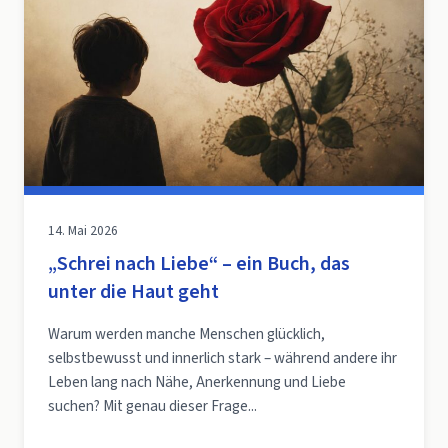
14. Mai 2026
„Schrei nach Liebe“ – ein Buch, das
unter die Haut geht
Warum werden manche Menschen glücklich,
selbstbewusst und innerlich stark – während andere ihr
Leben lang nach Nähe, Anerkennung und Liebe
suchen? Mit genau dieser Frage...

==

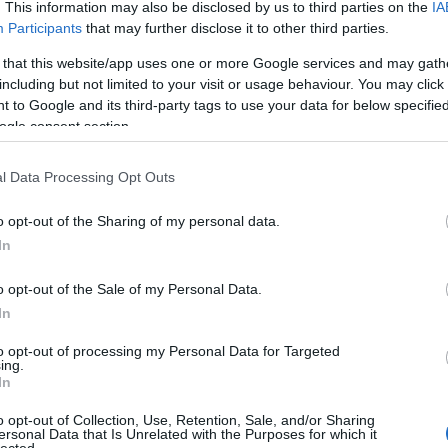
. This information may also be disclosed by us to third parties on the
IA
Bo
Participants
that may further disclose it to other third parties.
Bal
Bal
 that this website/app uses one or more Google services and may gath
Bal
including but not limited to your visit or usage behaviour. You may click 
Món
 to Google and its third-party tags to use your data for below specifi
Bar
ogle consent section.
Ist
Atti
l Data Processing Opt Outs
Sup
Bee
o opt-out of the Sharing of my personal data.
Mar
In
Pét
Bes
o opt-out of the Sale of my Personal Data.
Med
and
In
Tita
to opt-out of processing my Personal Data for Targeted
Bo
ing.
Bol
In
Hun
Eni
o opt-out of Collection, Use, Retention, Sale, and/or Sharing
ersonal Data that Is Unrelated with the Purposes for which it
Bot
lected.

--

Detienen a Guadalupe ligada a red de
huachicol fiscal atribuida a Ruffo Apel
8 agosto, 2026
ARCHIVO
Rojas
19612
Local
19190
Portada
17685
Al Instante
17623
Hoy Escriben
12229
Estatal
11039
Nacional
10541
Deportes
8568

Exercise
What is needed is a count of the lines in the data that contain the word "third"; please give it and no other words.

Task result
3